Like father, appreciate son.

When you were small, people said you looked just like your dad. As you grew up, they said you had his sense of humor or his temper, you laughed alike, you walked alike. Today, you may be close or you may verb a chasm of miles or affect between you, but as in the new book Gay Like Me, by Richie Jackson, you&#;re a lot more like Dad than you think.

From the time he was small, Jackson knew two things: he &#;felt lucky to be gay,&#; and he wanted to be a father someday.

&#;Everything good that has happened to me is because I am gay,&#; he says—and that includes the birth of his son, born to a surrogate when Jackson was in his thirties. Since then, in the meantime, the sentiment has surely doubled since Jackson&#;s son came out as gay.
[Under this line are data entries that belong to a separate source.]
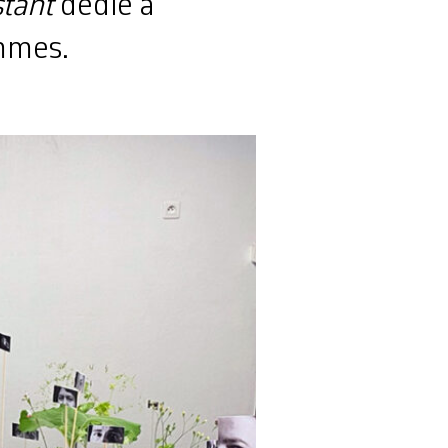
stant
dédié à
emmes.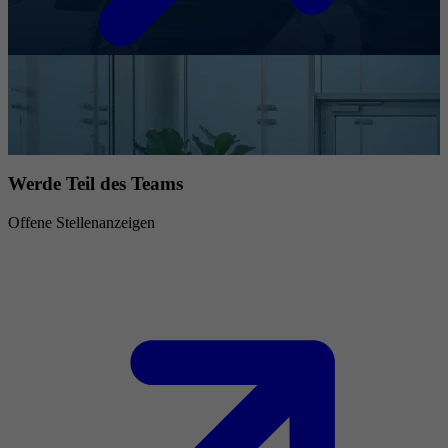
Werde Teil des Teams
Offene Stellenanzeigen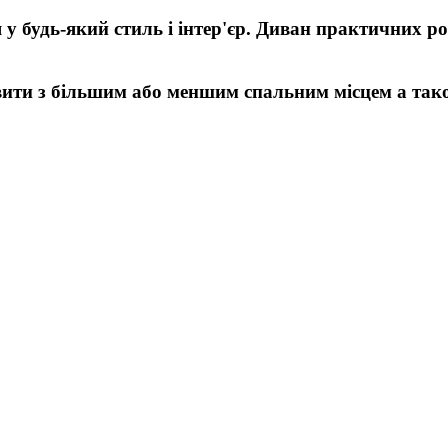
дь-який стиль і інтер'єр. Диван практичних розм
ити з більшим або меншим спальним місцем а тако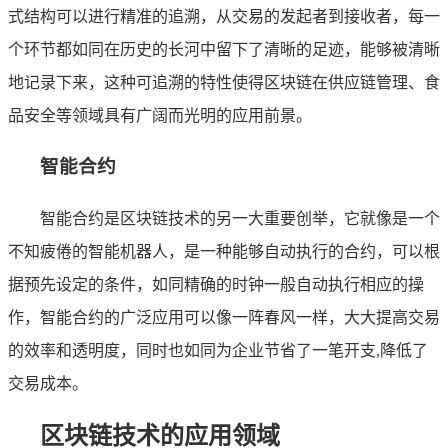
式结构可以进行精准的追溯，从交易的发起者到接收者，每一
个环节都如同在历史的长河中留下了清晰的足迹，能够被清晰
地记录下来，这种可追溯的特性使得区块链在供应链管理、食
品安全等领域具有广阔而光明的应用前景。
智能合约
智能合约是区块链技术的另一大重要创举，它就像是一个
不知疲倦的智能机器人，是一种能够自动执行的合约，可以根
据预先设定的条件，如同精确的时钟一般自动执行相应的操
作，智能合约的广泛应用可以像一阵春风一样，大大提高交易
的效率和透明度，同时也如同为企业节省了一笔开支,降低了
交易成本。
区块链技术的应用领域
That was his &#;greatest wish for&#; his son, that he know the pleasure of being gay because it&#;s &#;a gift.&#; Says Jackson, he is &#;thrilled for the flight ahead of you&#; and &#;wary of the fight ahead of you&#; because wonderful things could happen but vigilance is required, and

 

Today I am tackling two nonfiction noun reviews in one post - Gay Prefer Me by Richie Jackson and Dear America by Jose Antonio Vargas. 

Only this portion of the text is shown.